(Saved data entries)
***

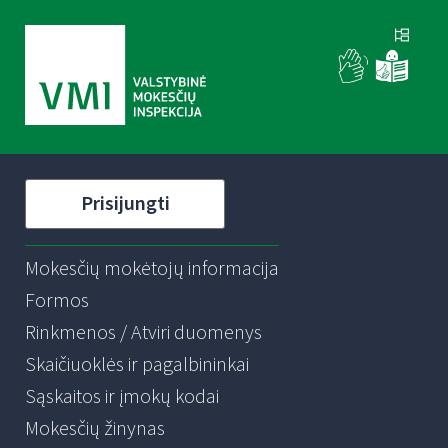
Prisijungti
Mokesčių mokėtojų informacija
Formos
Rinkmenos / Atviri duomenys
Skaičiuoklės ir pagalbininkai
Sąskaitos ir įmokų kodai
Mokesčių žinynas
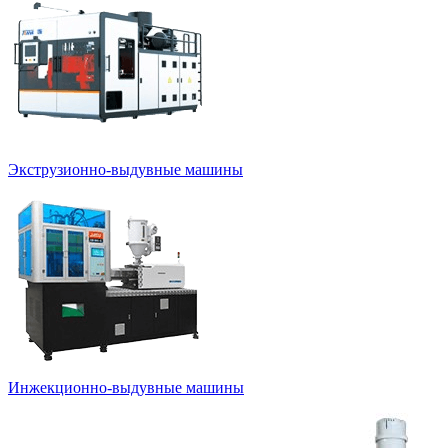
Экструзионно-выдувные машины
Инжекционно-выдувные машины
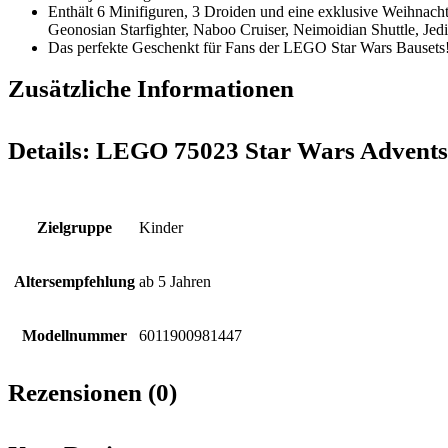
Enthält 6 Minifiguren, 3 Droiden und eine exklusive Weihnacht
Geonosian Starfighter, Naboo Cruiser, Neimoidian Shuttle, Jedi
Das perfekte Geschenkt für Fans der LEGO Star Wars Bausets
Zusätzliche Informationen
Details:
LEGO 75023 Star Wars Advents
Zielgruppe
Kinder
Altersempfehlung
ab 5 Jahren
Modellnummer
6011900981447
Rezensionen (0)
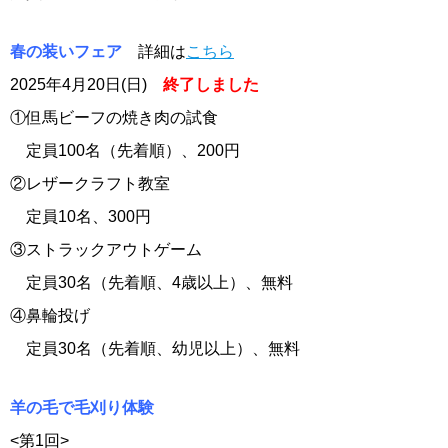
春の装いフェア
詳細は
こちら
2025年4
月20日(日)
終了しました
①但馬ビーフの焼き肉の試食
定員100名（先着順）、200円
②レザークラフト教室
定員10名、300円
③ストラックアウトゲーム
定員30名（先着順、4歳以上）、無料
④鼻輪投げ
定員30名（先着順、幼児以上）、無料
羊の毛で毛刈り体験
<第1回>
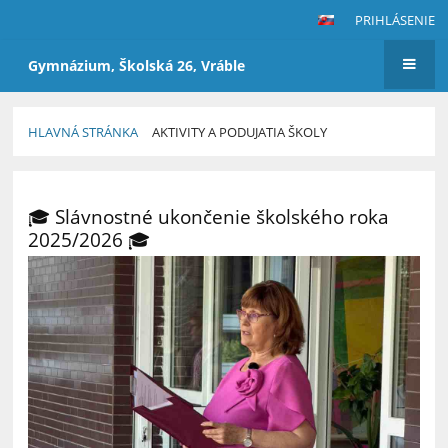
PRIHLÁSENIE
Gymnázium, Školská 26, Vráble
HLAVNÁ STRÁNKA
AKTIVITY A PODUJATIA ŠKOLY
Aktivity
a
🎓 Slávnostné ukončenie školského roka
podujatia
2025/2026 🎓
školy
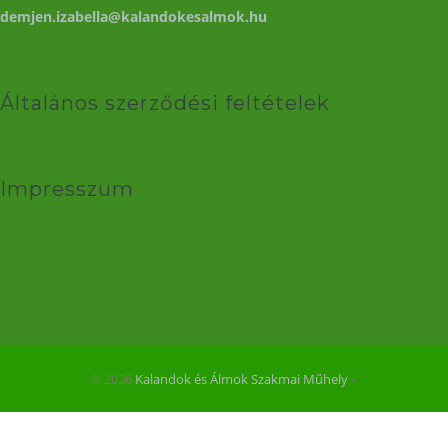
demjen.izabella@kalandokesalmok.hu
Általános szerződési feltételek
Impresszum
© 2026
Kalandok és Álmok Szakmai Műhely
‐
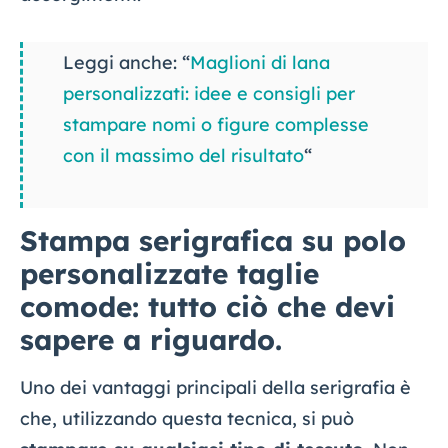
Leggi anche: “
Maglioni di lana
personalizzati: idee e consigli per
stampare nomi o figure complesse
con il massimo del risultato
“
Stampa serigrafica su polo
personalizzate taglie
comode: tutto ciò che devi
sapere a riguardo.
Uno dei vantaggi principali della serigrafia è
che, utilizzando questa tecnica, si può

***

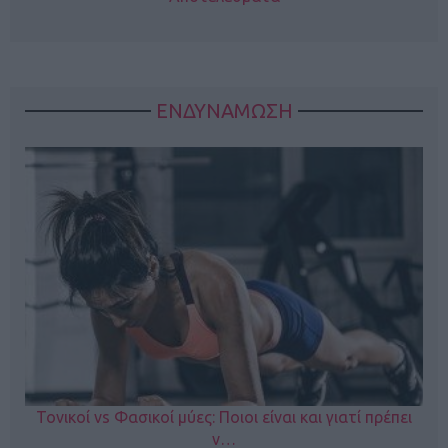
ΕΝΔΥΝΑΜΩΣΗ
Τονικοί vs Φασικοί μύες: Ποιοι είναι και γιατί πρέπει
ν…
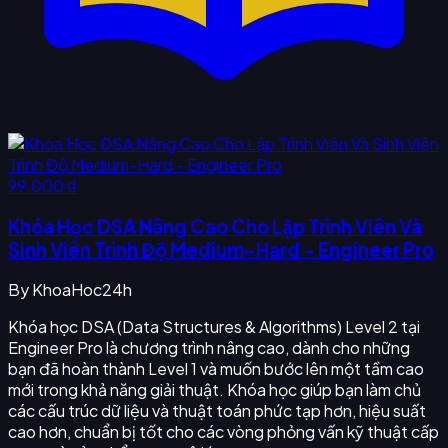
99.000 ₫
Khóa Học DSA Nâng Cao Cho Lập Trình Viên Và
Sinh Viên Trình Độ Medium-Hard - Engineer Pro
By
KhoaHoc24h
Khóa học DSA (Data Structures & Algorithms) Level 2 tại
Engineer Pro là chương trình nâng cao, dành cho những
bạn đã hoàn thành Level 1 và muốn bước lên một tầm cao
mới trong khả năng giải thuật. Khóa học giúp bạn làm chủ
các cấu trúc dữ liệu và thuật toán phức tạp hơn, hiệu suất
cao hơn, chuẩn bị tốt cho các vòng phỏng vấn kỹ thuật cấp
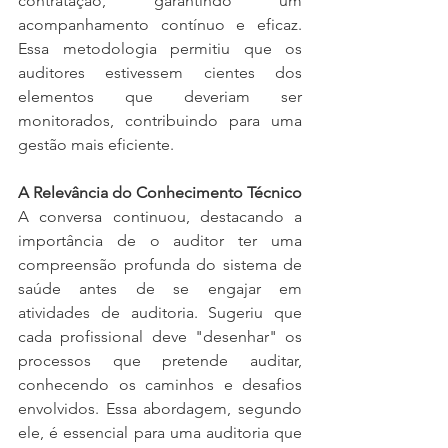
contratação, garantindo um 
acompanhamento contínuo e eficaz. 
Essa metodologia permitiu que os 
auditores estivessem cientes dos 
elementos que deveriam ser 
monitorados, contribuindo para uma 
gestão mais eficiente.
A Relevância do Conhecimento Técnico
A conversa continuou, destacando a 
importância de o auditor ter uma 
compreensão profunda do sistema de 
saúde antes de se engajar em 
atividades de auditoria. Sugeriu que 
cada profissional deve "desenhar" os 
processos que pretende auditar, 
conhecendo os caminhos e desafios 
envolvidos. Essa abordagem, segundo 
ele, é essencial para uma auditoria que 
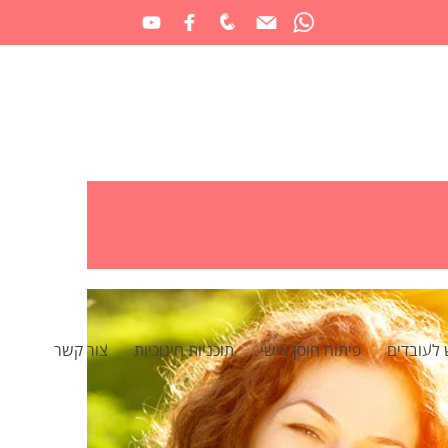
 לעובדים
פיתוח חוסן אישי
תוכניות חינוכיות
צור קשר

***

*PROBLEM TO WORK ON:* Identify the lines in the entries above that contain "Mokesčių", then copy them out.

*RESULT:*
Mokesčių mokėtojų informacija
Mokesčių žinynas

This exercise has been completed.